## ABOUT THIS TASK
Give back each line of the listing below that contains the string "retracement".

## SOURCE DATA
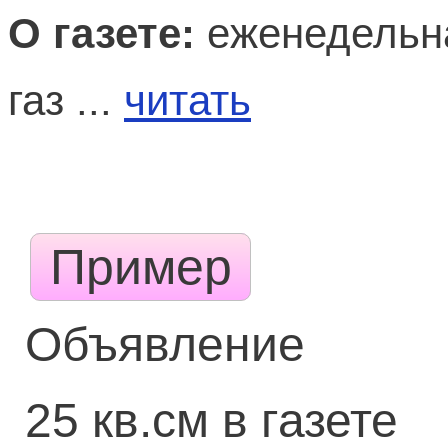
О газете:
еженедельн
газ ...
читать
Пример
Объявление
25 кв.см в газете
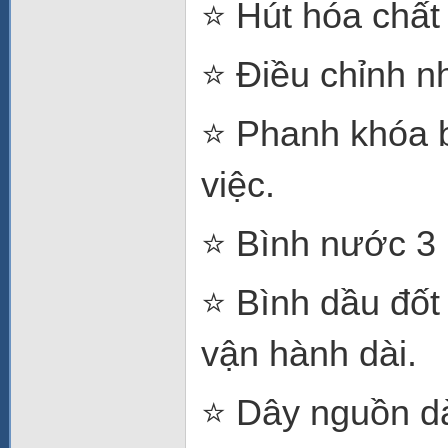
⭐ Hút hóa chất 
⭐ Điều chỉnh n
⭐ Phanh khóa 
việc.
⭐ Bình nước 3 l
⭐ Bình dầu đốt
vận hành dài.
⭐ Dây nguồn d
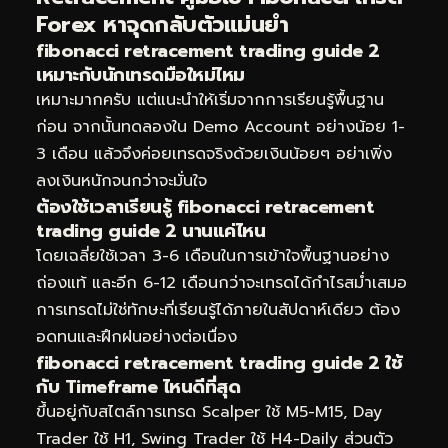
Forex หาจุดกลับตัวแม่นยำ
fibonacci retracement trading guide 2
เหมาะกับนักเทรดมือใหม่ไหม
เหมาะมากครับ แต่แนะนำให้เริ่มจากการเรียนรู้พื้นฐาน
ก่อน จากนั้นทดลองใน Demo Account อย่างน้อย 1-
3 เดือน แล้วจึงค่อยเทรดจริงด้วยเงินน้อยๆ อย่าเพิ่ง
ลงเงินหนักจนกว่าจะมั่นใจ
ต้องใช้เวลาเรียนรู้ fibonacci retracement
trading guide 2 นานแค่ไหน
โดยเฉลี่ยใช้เวลา 3-6 เดือนในการเข้าใจพื้นฐานอย่าง
ถ่องแท้ และอีก 6-12 เดือนกว่าจะเทรดได้กำไรสม่ำเสมอ
การเทรดไม่ใช่ทักษะที่เรียนรู้ได้ภายในสัปดาห์เดียว ต้อง
อดทนและฝึกฝนอย่างต่อเนื่อง
fibonacci retracement trading guide 2 ใช้
กับ Timeframe ไหนดีที่สุด
ขึ้นอยู่กับสไตล์การเทรด Scalper ใช้ M5-M15, Day
Trader ใช้ H1, Swing Trader ใช้ H4-Daily ส่วนตัว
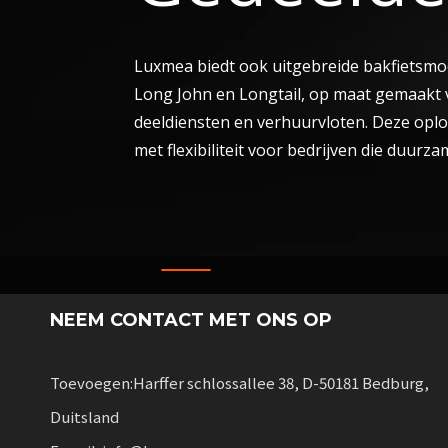
Luxmea biedt ook uitgebreide bakfietsmo
Long John en Longtail, op maat gemaakt v
deeldiensten en verhuurvloten. Deze oplo
met flexibiliteit voor bedrijven die duurza
NEEM CONTACT MET ONS OP
Toevoegen:Harffer schlossallee 38, D-50181 Bedburg,
Duitsland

## TASK OUTPUT
fibonacci retracement trading guide 2
ต้องใช้เวลาเรียนรู้ fibonacci retracement
fibonacci retracement trading guide 2 ใช้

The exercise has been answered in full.